Existing multimodal generative models often struggle to align with human preferences due to scalar or pairwise rewards that fail to capture the multidimensional nature of human judgment, leading to reward hacking and evaluation bias. This work proposes shifting reward modeling from implicit weight optimization to an explicit, rubric-based decomposition approach, externalizing human preferences into verifiable and composable scoring criteria across distinct quality dimensions. By integrating vision-language models, prompt engineering, and a novel Rubric Policy Optimization (RPO) algorithm, the method enables both zero-shot deployment and few-shot fine-tuning. Evaluated on text-to-image generation and image editing tasks, it significantly outperforms conventional reward models and VLM-based evaluators, achieving notable improvements in alignment reliability and data efficiency.
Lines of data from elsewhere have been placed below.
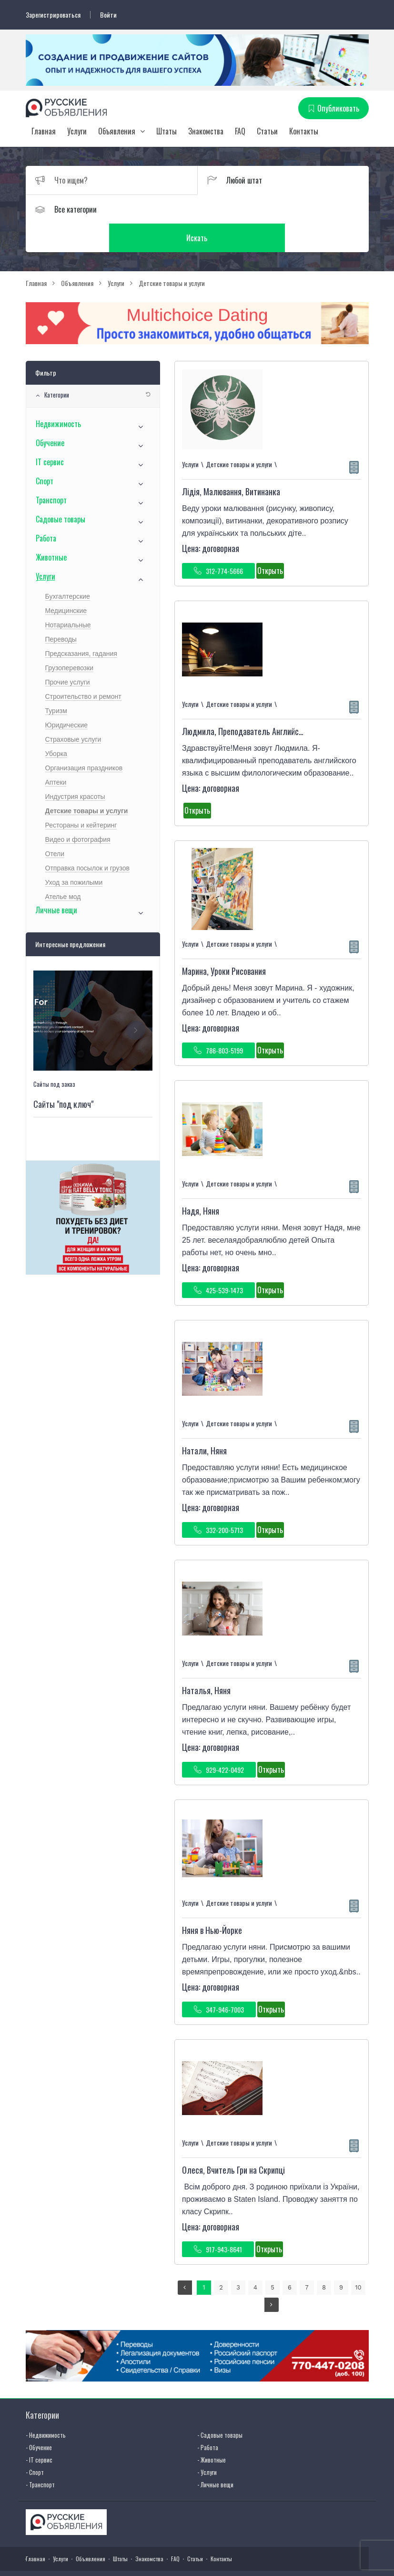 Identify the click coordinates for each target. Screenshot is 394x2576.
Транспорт (51, 472)
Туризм (56, 682)
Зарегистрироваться (53, 15)
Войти (108, 15)
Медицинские (66, 582)
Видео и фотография (78, 811)
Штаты (166, 131)
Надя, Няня (200, 1182)
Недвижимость (58, 395)
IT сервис (50, 434)
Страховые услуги (73, 711)
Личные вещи (56, 882)
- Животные (211, 2431)
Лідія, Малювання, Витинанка (231, 463)
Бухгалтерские (67, 568)
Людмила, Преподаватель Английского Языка (259, 703)
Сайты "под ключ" (63, 1075)
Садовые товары (60, 491)
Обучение (50, 414)
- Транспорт (40, 2456)
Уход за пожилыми (74, 854)
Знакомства (205, 131)
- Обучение (39, 2419)
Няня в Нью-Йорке (212, 1902)
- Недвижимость (46, 2406)
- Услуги (207, 2443)
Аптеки (56, 754)
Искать (283, 209)
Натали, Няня (204, 1422)
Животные (51, 529)
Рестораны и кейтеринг (81, 797)
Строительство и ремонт (83, 668)
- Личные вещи (215, 2456)
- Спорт (35, 2443)
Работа (46, 510)
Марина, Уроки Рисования (224, 943)
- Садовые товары (219, 2406)
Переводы (61, 611)
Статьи (267, 131)
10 (358, 2259)
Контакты (303, 131)
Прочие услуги (67, 654)
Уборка (56, 725)
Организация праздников (84, 740)
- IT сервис (39, 2431)
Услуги (77, 131)
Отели (54, 825)
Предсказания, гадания (81, 625)
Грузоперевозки (69, 640)
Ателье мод (63, 868)
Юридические (66, 697)
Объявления (116, 131)
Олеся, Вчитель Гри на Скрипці (233, 2142)
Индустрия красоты (75, 768)
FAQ (240, 131)
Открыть (270, 542)
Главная (43, 131)
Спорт (44, 453)
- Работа (207, 2419)
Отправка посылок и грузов (87, 840)
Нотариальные (68, 597)
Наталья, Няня (206, 1662) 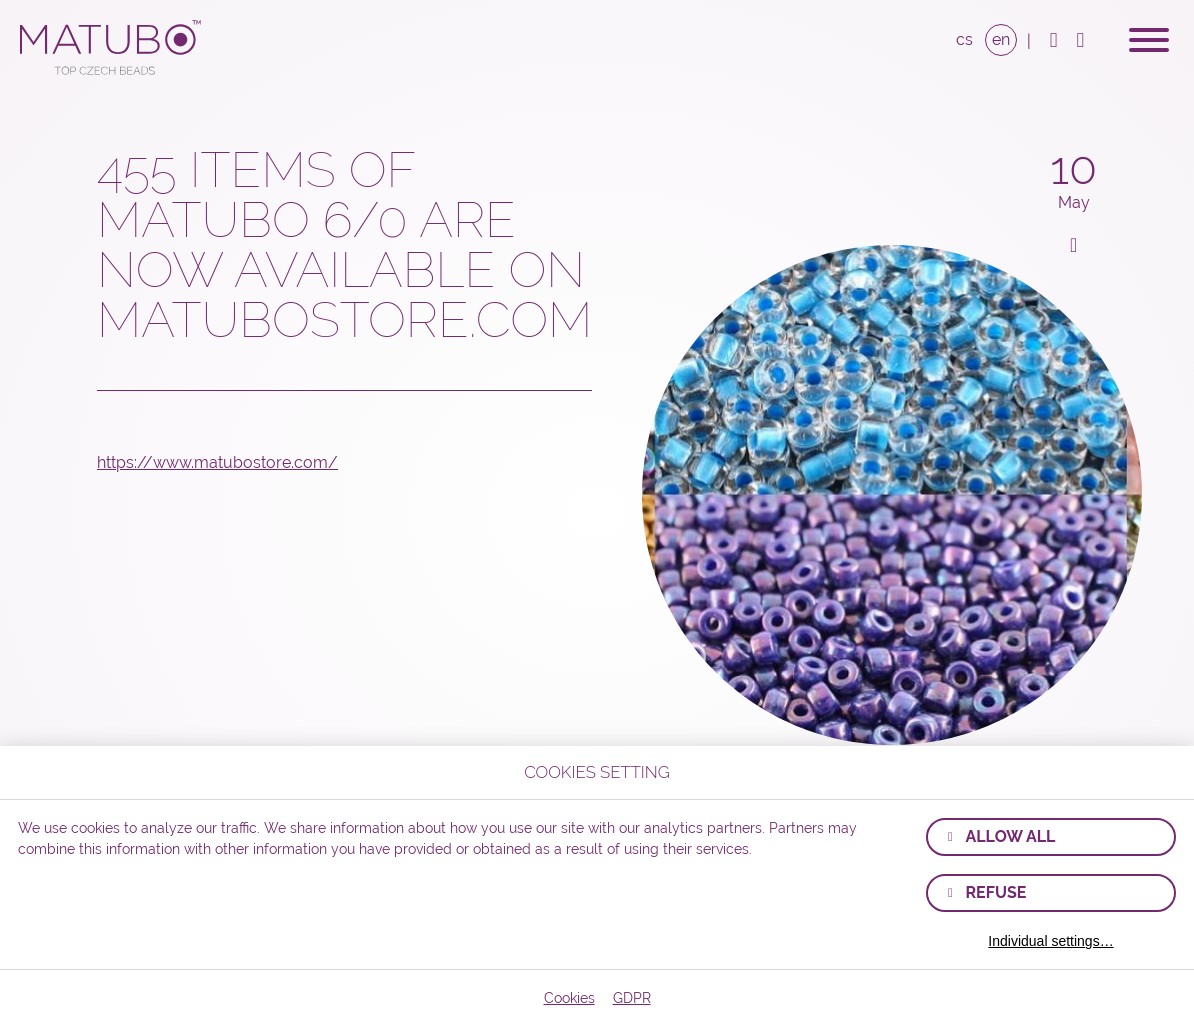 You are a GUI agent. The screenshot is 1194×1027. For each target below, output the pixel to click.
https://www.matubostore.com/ (217, 462)
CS (964, 39)
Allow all (1010, 836)
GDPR (632, 998)
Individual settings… (1050, 941)
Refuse (995, 892)
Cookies (569, 998)
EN (1001, 39) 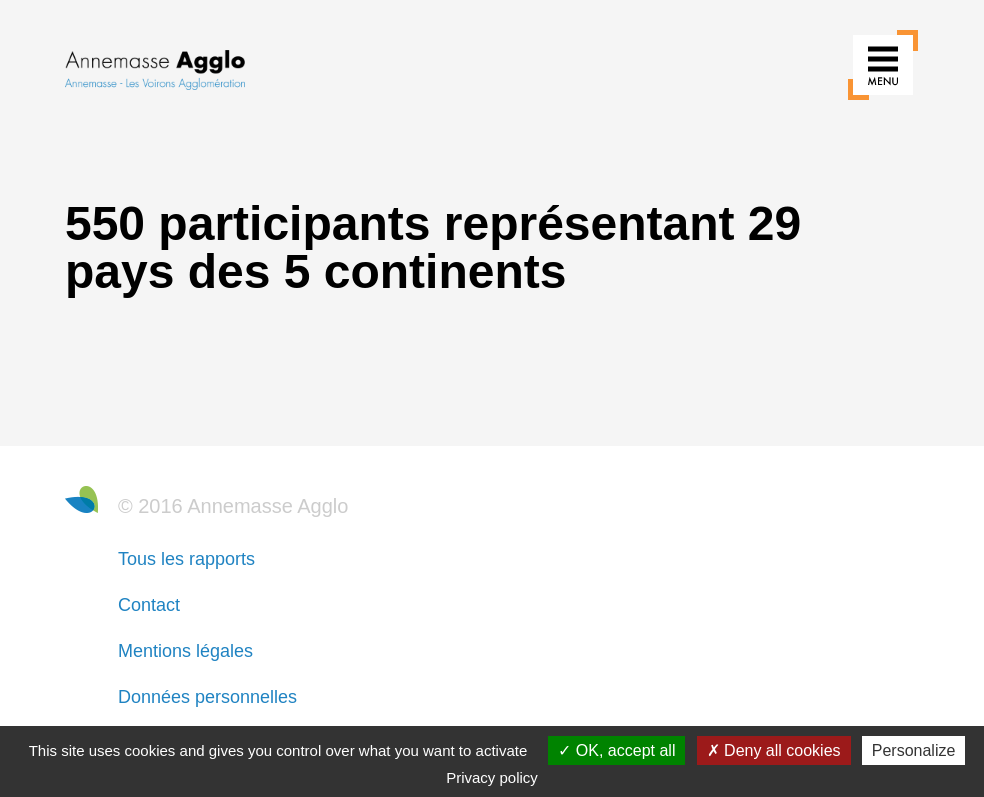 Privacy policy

Aligning multimodal generative models with human preferences demands reward signals that respect the compositional, multi-dimensional structure of human judgment. Prevailing RLHF approaches reduce this structure to scalar or pairwise labels, collapsing nuanced preferences into opaque parametric proxies and exposing vulnerabilities to reward hacking. While recent Rubrics-as-Reward (RaR) methods attempt to recover this structure through explicit criteria, generating rubrics that are simultaneously reliable, scalable, and data-efficient remains an open problem. We introduce Auto-Rubric as Reward (ARR), a framework that reframes reward modeling from implicit weight optimization to explicit, criteria-based decomposition. Before any pairwise comparison, ARR externalizes a VLM's internalized preference knowledge as prompt-specific rubrics, translating holistic intent into independently verifiable quality dimensions. This conversion of implicit preference structure into inspectable, interpretable constraints substantially suppresses evaluation biases including positional bias, enabling both zero-shot deployment and few-shot conditioning on minimal supervision. To extend these gains into generative training, we propose Rubric Policy Optimization (RPO), which distills ARR's structured multi-dimensional evaluation into a robust binary reward, replacing opaque scalar regression with rubric-conditioned preference decisions that stabilize policy gradients. On text-to-image generation and image editing benchmarks, ARR-RPO outperforms pairwise reward models and VLM judges, demonstrating that explicitly externalizing implicit preference knowledge into structured rubrics achieves more reliable, data-efficient multimodal alignment, revealing that the bottleneck is the absence of a factorized interface, not a deficit of knowledge.